A Low-Budget Ratpocalypse – The Underrated NYC Horror Movie ‘Mulberry Street’

Apocalyptic infection flicks rarely show the initial chaos of their respective outbreaks. In fact, most zombie movies tend to skip over the downfall of civilization entirely, focusing on what happens after society has already collapsed. And even when these stories dare to take place during the immediate aftermath of a global crisis, most filmmakers (like George A. Romero in his seminal Night of the Living Dead) prefer to place their main characters in isolated locations where they’re only shown brief snippets of how the rest of the world is dealing with the calamity.
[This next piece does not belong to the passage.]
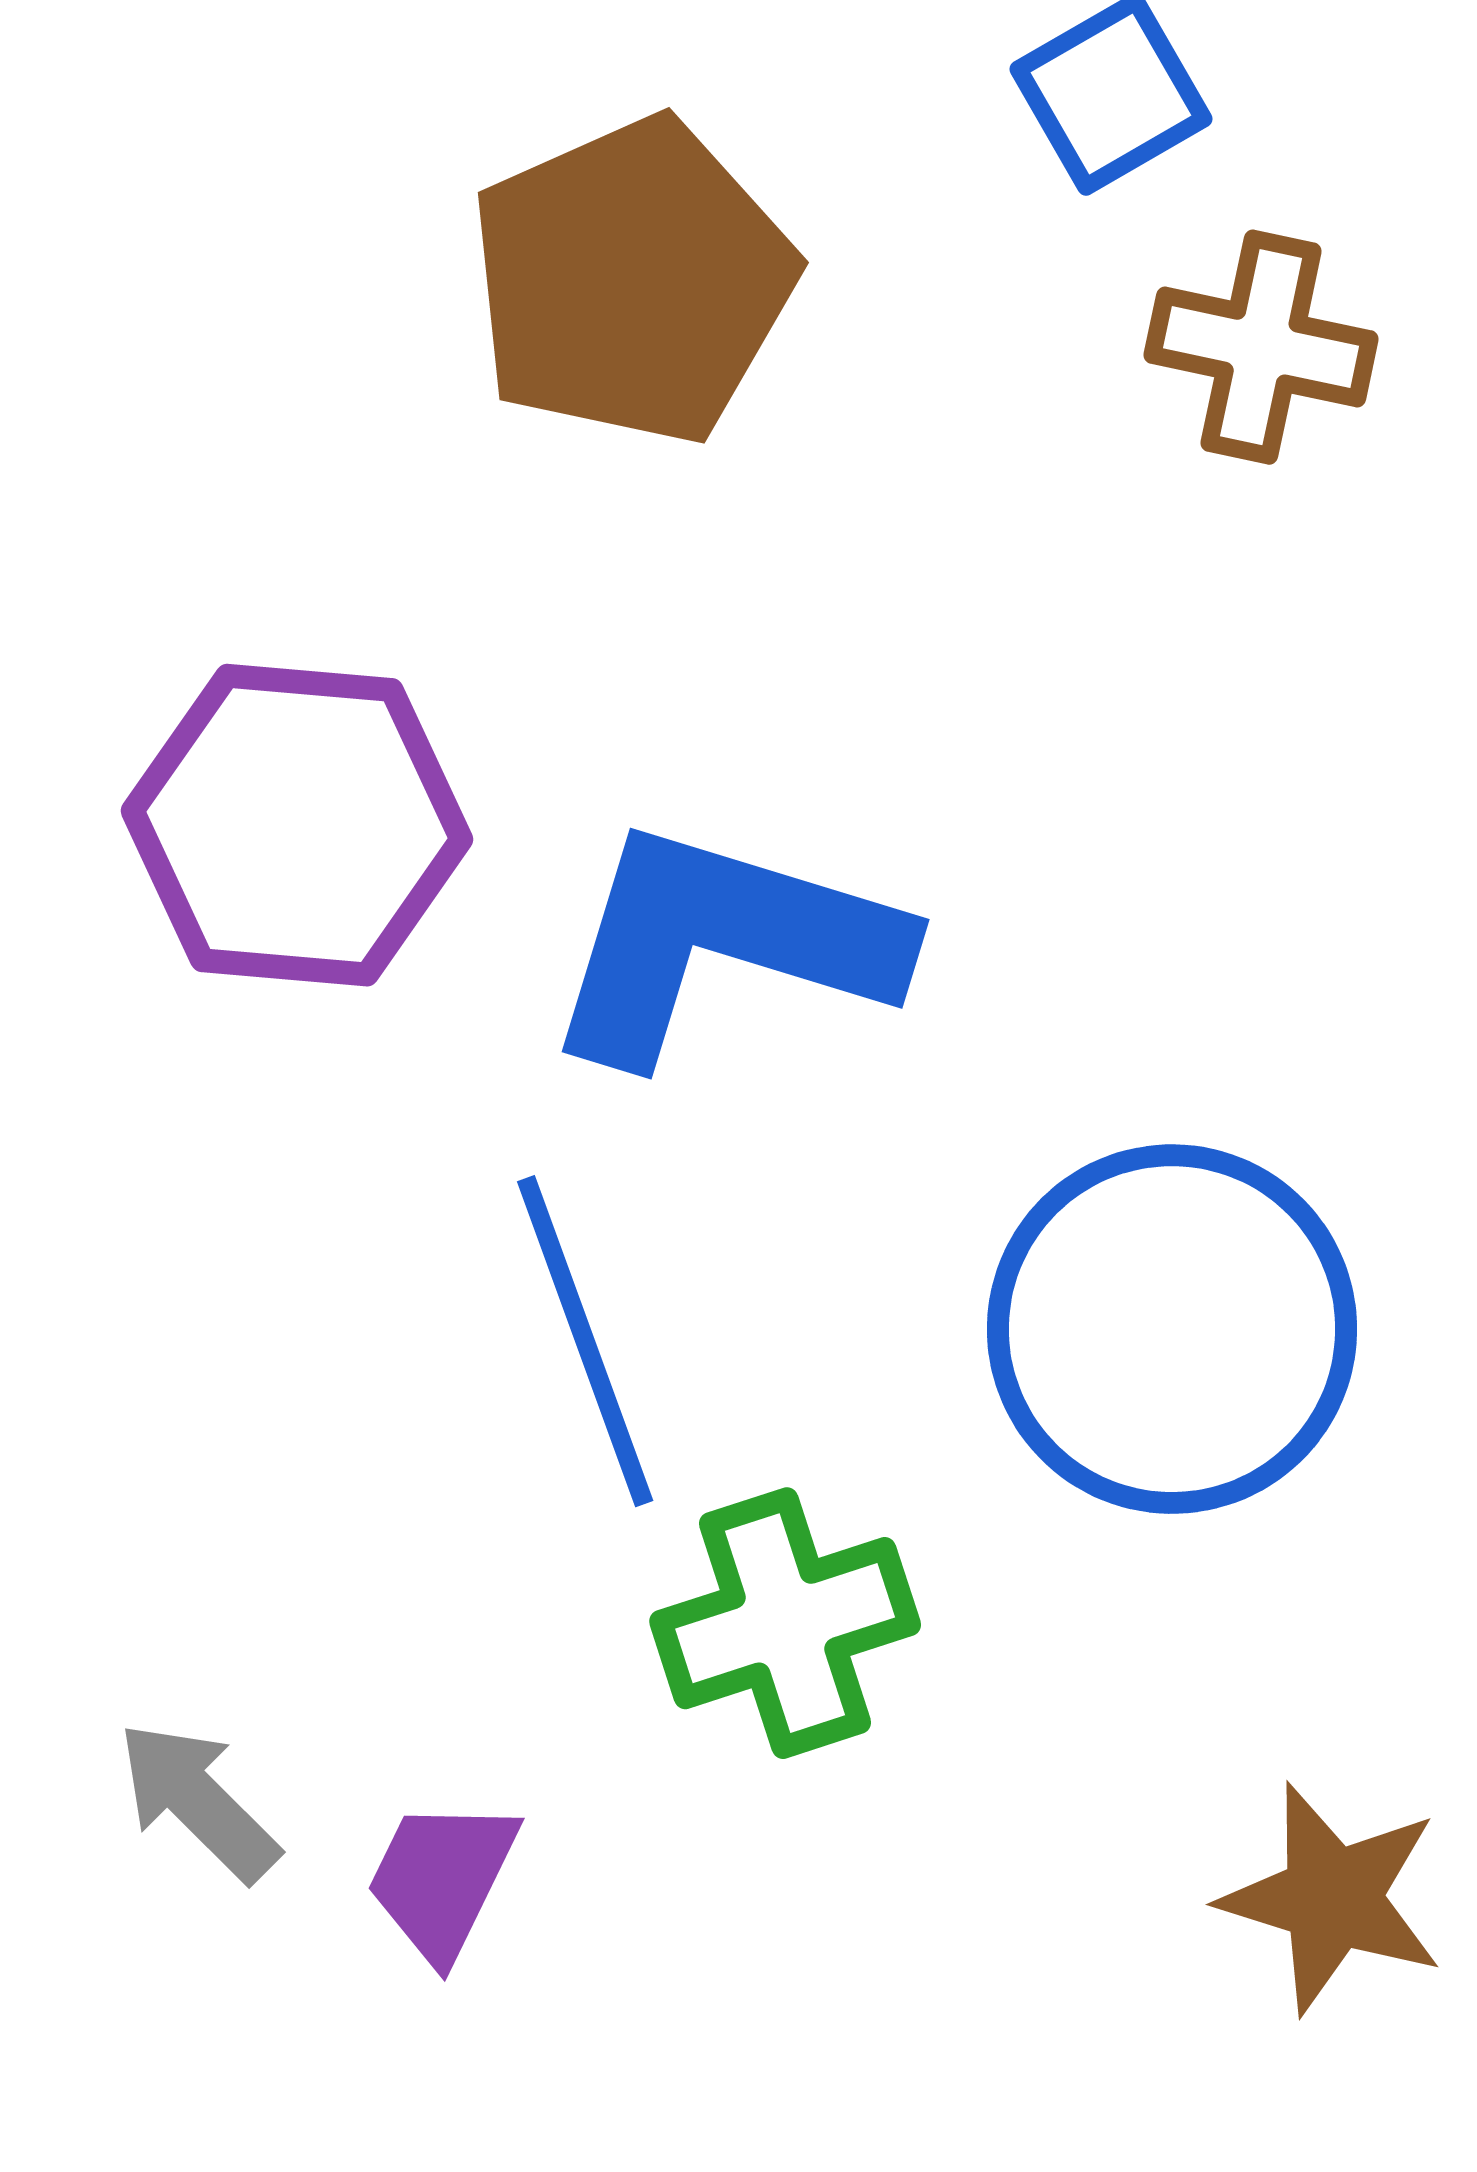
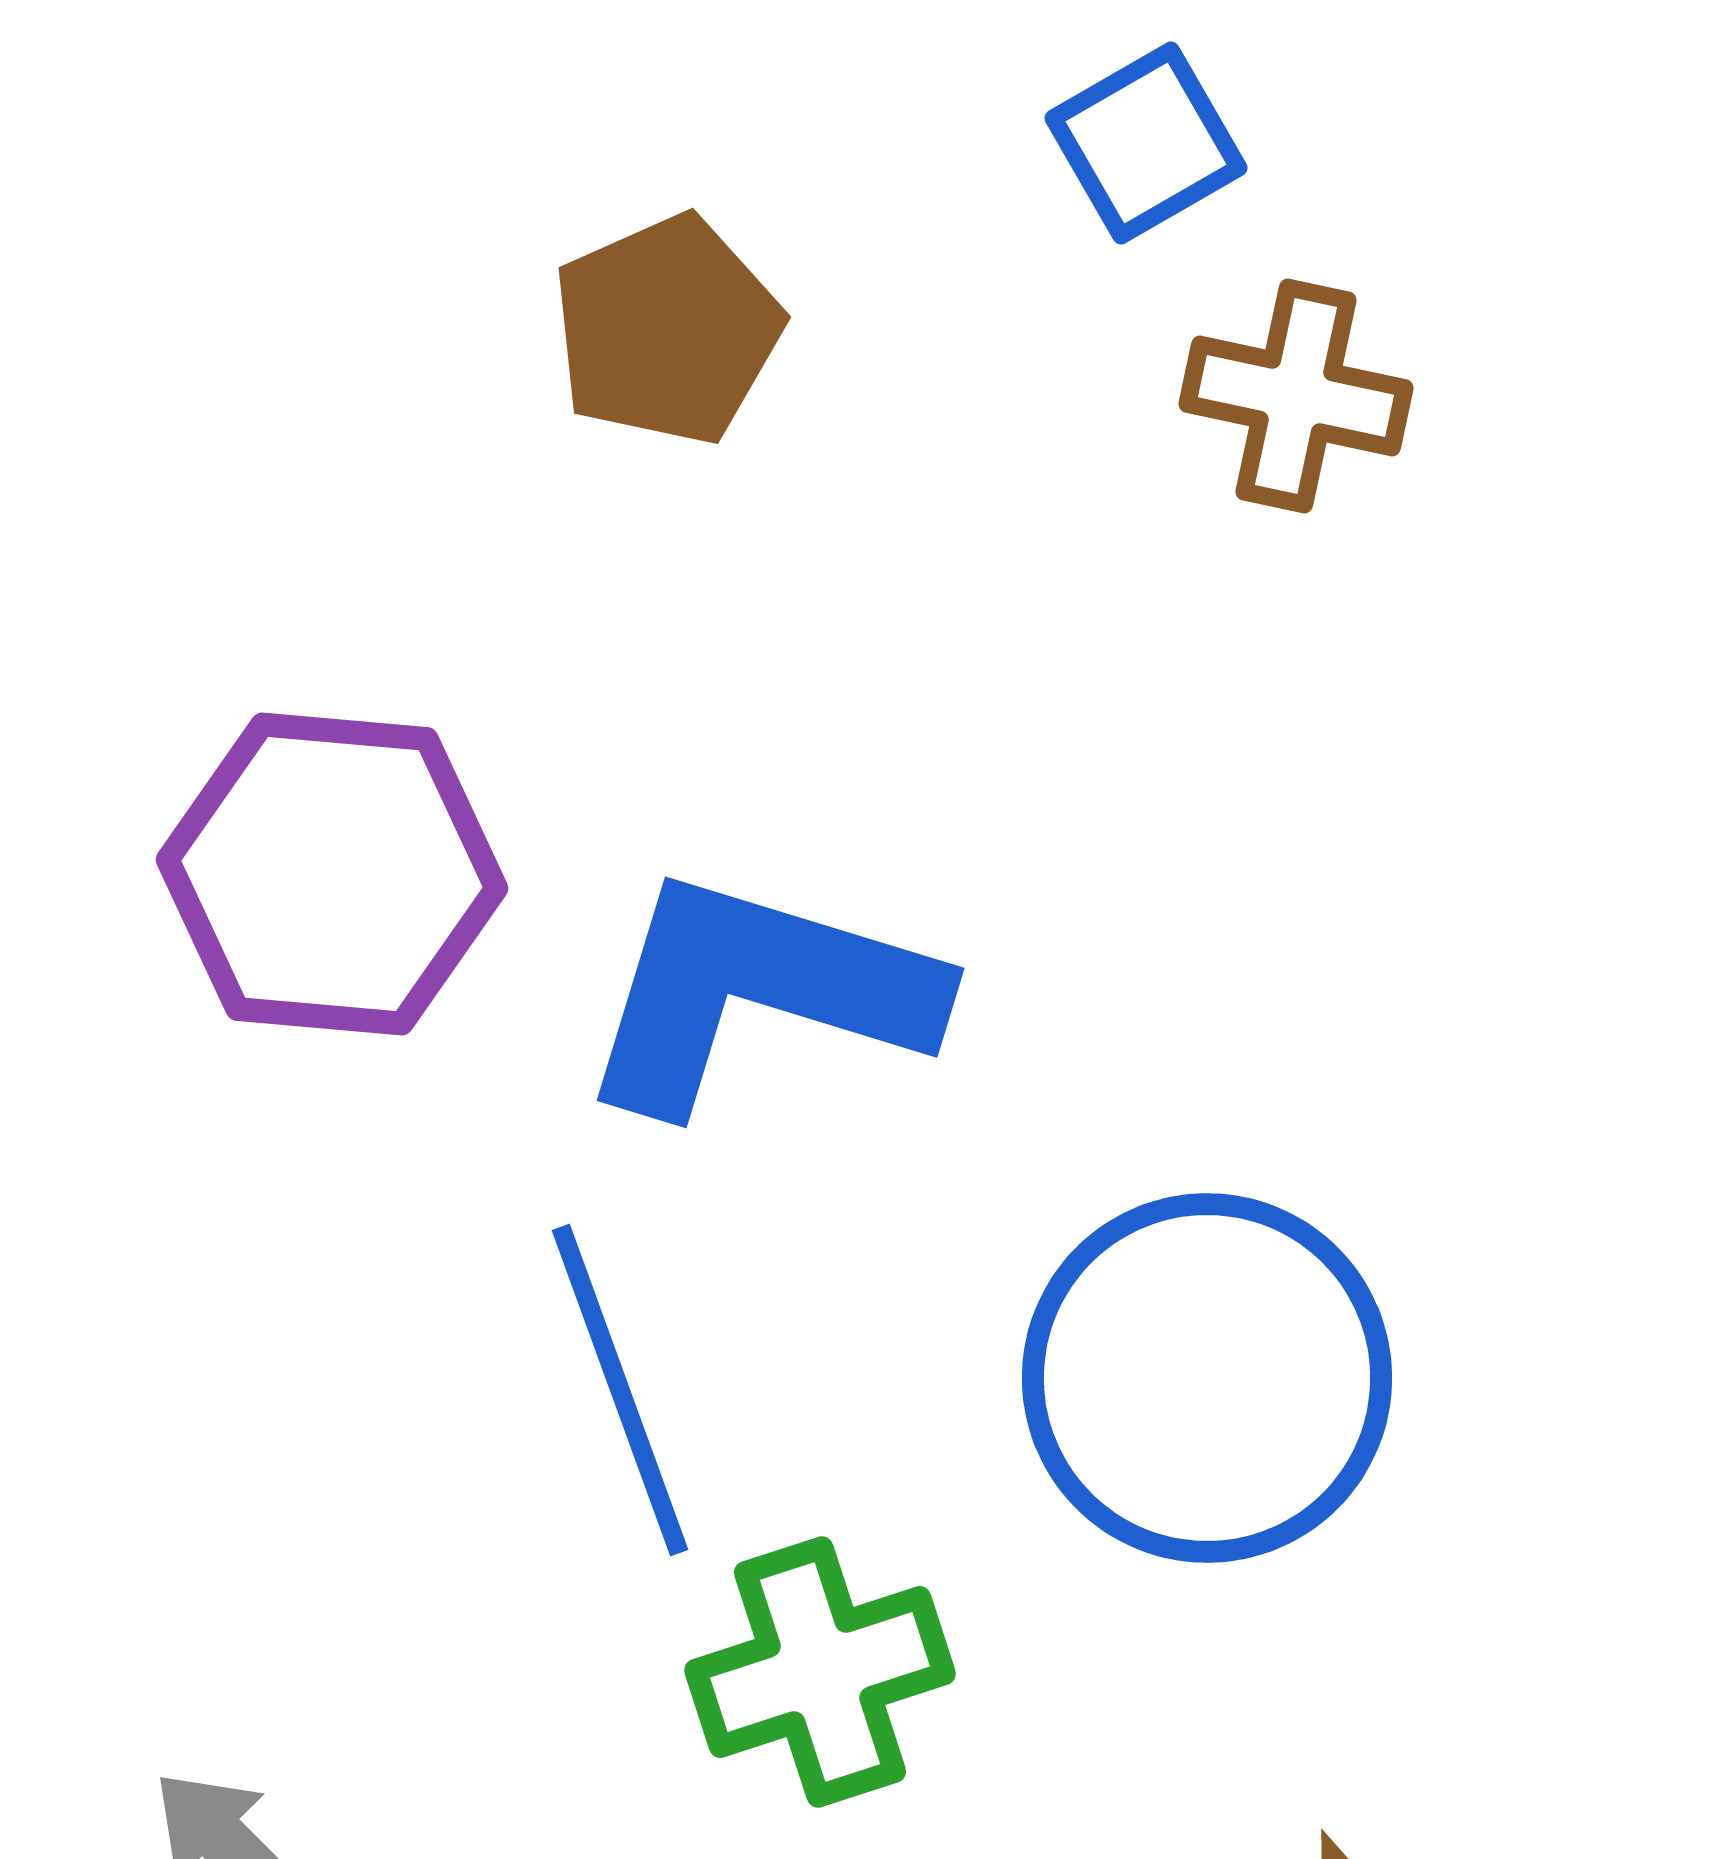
brown pentagon: (632, 281) -> (667, 330), size x0.7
Obviously, there’s a simple explanation for this. Large scale stories need large scale production budgets and few studios are willing to bet that amount of money on a gory genre flick. Even World War Z had to be tragically neutered in order to justify its blockbuster financing, and indie filmmakers can’t exactly pay out of pocket to afford the special effects necessary to convey a global disaster.

Fortunately, there are exceptions to every rule, and every now and then ambitious filmmakers attempt to tackle large stories despite a lack of resources, with some of them succeeding precisely because of their down-to-earth approach to the downfall of civilization. One of my personal favorites of these low budget apocalypses is Jim Mickle’s tragically underseen Mulberry Street, a unique little infection movie from 2006 that revamps a familiar premise to make a statement about gentrification in New York.

While he’s now mostly known for his work on Stakeland and the Netflix comic-book adaptation Sweet Tooth, Mickle was once a freelancing film student who found himself working on amateur productions until he met future collaborator Nick Damici. Hitting it off with the writer/actor due to their shared love of genre movies, the duo decided to team up for a minimalist zombie film that would harken back to the manic energy and social commentary of Romero’s early work. As the scope of the project grew and the team accrued more investors, the proposed story changed into something more original.